The Atlantic Cable was completed on this day in 1866, making telegraphic communication possible between Europe and North America. The cable ran from Valentia Harbor, Ireland, to the little fishing village of Heart's Content, Newfoundland: a distance of nearly 1,700 nautical miles. The first message was "A treaty of peace has been signed between Austria and Russia." Queen Victoria then cabled, "The Queen congratulates the President on the successful completion of an undertaking which she hopes may serve as an additional bond of Union between the United States and England."
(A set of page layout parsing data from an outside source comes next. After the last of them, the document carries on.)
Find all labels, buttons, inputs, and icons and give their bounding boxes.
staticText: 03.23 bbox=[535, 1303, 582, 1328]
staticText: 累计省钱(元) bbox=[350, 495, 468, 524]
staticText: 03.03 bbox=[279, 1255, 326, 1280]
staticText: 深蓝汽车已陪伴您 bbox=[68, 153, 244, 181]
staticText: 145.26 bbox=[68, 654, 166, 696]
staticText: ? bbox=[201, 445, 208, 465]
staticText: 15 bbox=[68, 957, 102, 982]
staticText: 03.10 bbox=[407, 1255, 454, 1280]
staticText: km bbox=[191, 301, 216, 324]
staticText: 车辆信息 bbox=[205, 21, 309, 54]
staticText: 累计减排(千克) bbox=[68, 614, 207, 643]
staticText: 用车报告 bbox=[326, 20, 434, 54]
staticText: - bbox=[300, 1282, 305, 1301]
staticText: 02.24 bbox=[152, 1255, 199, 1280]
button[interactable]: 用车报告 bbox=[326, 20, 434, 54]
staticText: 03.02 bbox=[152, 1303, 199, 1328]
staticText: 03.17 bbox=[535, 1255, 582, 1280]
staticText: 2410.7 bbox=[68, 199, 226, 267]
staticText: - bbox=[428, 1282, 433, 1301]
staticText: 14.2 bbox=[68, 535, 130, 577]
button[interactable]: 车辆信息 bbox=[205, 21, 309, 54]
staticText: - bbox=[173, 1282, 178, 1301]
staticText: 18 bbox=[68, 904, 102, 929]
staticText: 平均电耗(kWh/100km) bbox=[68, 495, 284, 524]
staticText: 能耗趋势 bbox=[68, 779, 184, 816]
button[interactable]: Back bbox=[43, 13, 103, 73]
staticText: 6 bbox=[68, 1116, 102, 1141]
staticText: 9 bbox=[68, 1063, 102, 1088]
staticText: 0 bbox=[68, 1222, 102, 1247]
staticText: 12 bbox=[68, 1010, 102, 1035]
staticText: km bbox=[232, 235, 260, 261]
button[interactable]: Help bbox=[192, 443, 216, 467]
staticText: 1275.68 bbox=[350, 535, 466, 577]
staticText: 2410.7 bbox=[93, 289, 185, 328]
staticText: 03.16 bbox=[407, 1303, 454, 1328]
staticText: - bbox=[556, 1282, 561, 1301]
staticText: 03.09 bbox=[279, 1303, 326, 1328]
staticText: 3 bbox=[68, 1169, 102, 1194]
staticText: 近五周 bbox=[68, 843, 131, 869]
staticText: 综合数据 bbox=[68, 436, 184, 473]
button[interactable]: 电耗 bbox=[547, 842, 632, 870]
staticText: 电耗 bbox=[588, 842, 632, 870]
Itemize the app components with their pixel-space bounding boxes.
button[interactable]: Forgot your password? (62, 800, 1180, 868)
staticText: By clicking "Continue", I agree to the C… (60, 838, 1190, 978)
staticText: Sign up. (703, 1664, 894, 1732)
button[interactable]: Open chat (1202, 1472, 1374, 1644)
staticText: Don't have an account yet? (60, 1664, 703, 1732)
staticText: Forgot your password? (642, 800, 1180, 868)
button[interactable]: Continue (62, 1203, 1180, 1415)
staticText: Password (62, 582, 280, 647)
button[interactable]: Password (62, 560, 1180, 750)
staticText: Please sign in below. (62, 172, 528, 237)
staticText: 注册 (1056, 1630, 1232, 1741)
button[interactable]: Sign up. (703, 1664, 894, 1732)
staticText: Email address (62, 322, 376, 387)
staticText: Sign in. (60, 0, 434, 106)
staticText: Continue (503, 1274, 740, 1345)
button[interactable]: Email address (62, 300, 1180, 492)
It was the third attempt to lay transatlantic cable between the two continents. Before, they had tried bringing cable on ships from Britain and America, meeting in the middle of the ocean and splicing the ends together. The cable kept snapping, and when they eventually did make a connection, the engineer used voltage that was too high, and the cable burned out. The third time was the charm, however, and this cable was laid with no trouble at all. The Great Eastern left Ireland with enough cable aboard to run the full distance; they spooled out about 120 miles a day. The mission completed, the Great Eastern turned around and steamed east to the point where the previous cable had snapped. They managed to retrieve the broken end and splice it successfully; they completed the second cable connection between the continents on September 8.
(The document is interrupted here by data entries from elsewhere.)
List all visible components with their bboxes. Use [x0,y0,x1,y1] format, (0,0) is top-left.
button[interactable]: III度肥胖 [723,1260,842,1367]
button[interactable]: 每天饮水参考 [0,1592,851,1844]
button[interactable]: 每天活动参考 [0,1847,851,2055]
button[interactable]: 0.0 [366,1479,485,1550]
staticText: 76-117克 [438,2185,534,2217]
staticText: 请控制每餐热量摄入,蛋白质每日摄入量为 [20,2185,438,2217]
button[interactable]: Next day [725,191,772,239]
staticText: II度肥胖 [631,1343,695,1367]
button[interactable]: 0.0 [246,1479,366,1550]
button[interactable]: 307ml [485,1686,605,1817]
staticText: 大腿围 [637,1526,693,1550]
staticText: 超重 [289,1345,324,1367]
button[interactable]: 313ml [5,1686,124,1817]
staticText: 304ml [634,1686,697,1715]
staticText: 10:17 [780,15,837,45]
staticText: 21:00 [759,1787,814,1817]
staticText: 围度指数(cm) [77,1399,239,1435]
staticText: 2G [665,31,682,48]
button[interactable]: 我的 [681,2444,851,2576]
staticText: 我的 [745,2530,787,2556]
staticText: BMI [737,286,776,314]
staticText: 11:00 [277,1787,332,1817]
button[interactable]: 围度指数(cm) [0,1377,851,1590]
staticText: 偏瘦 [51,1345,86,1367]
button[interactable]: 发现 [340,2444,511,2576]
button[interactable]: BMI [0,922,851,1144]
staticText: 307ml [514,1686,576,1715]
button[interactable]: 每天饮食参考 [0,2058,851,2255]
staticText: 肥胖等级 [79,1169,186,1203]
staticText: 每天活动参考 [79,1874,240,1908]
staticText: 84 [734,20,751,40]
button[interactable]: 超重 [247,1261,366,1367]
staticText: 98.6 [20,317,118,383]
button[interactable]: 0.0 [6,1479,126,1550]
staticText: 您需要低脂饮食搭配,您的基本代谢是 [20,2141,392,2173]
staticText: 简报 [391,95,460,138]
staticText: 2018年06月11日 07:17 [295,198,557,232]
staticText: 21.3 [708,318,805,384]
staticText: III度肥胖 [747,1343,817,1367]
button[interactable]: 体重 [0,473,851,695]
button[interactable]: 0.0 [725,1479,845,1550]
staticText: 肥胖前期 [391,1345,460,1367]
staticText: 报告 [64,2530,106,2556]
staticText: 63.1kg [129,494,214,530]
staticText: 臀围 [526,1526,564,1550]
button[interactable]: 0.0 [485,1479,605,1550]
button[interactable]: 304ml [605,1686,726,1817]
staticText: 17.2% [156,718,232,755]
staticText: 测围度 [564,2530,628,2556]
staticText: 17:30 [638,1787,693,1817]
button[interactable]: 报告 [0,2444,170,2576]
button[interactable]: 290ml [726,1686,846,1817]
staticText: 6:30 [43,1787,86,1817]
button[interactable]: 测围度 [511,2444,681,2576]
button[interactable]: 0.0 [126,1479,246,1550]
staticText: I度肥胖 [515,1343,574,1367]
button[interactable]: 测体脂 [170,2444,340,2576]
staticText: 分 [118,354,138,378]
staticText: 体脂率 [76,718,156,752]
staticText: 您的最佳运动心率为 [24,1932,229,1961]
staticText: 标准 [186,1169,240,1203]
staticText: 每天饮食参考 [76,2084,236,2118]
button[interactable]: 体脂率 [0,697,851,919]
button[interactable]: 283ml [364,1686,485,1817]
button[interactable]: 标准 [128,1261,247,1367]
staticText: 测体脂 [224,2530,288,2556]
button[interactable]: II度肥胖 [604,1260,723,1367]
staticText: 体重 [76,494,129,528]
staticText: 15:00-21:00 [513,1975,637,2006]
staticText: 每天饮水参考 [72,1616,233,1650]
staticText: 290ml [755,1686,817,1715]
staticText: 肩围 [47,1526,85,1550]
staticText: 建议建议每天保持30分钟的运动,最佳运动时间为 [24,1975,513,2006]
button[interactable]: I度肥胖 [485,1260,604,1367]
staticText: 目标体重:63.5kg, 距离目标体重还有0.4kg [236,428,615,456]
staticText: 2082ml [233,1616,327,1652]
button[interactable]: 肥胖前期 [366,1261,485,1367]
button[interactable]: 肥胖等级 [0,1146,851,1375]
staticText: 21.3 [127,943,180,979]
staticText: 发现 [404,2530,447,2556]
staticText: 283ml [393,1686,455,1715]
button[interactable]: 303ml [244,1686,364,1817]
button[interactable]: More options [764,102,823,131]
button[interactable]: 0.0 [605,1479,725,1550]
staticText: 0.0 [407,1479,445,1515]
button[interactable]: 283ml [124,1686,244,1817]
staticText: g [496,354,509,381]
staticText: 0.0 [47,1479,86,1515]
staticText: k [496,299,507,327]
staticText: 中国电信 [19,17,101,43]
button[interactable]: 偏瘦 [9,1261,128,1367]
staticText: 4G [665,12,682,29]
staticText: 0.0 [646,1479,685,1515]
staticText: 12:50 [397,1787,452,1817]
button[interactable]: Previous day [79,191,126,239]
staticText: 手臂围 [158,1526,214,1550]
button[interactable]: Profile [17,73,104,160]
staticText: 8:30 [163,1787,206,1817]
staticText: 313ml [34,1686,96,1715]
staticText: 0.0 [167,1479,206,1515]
It still took about 24 hours to get a message from London to New York, due to a gap between Newfoundland and the mainland, but people didn't complain. Prior to the laying of the cable, it had taken messages a week or more to cross the Atlantic. The telegraph opened for commercial use almost immediately but it was pricey: a dollar a letter, payable in gold.

It's the birthday of British writer Robert Rankin (books by this author), born in Parsons Green, London, in 1949. The British newspaper The Midweek called him "a sort of drinking man's H.G. Wells." His books are a hodgepodge of science fiction, steampunk, urban legends, and running gags, with punning titles like East of Ealing (1984), The Brentford Chainstore Massacre (1997), Web Site Story (2001), Fandom of the Operator (2001), and The Toyminator (2006). The biography printed in his books is largely fictional, but he did grow up in the London suburb of Brentford, he is obsessed with Brussels sprouts, and he did study at Ealing School of Art, along with Queen frontman Freddie Mercury and illustrator Alan Lee. He says he had 41 jobs before becoming a writer, and he was sacked from 39 of them. He lives in a Victorian-themed home in Brighton with his wife.

He said, "The finest philosophy for life I ever read was printed on the back of a box of matches, it was 'Keep dry and away from children.' Naturally I jest. Or do I?"

From the archives:

It's the birthday of Indian novelist and short-story writer Bharati Mukherjee (books by this author), born in Calcutta (1940). She went to a school run by Protestant missionaries, and she started writing from an early age, continuing as she moved to London and then back to Calcutta.

She studied English literature, got a master's, and then her father agreed to let her go to school in America for a couple of years while he looked for a suitable Bengali husband for her back in Calcutta. He had an American scholar over to dinner, and said that his daughter wanted to go to America and study creative writing, so where should he send her? The scholar recommended the Iowa Writers' Workshop, so Mukherjee's father wrote to the poet Paul Engle, who directed the program for many years, and soon she was off to Iowa. In the workshop, Mukherjee met another writer, Clark Blaise, and after dating for two weeks they got married in September of 1963, during a lunch break, in a lawyer's office over a coffee shop. Her parents weren't too happy, but within the year the couple had a son, and as she said, "that made up for everything." Bharati Mukherjee and Clark Blaise are still married, and they have written several books together. She has written many books on her own, as well, including The Middleman and Other Stories (1988), Jasmine (1989), and the novels Desirable Daughters (2002) and its sequel, The Tree Bride (2004). Mukherjee and Blaise are currently on their first joint book tour in 48 years of marriage: he for his story collection The Meagre Tarmac (2011), and she for her new novel, Miss New India (2011).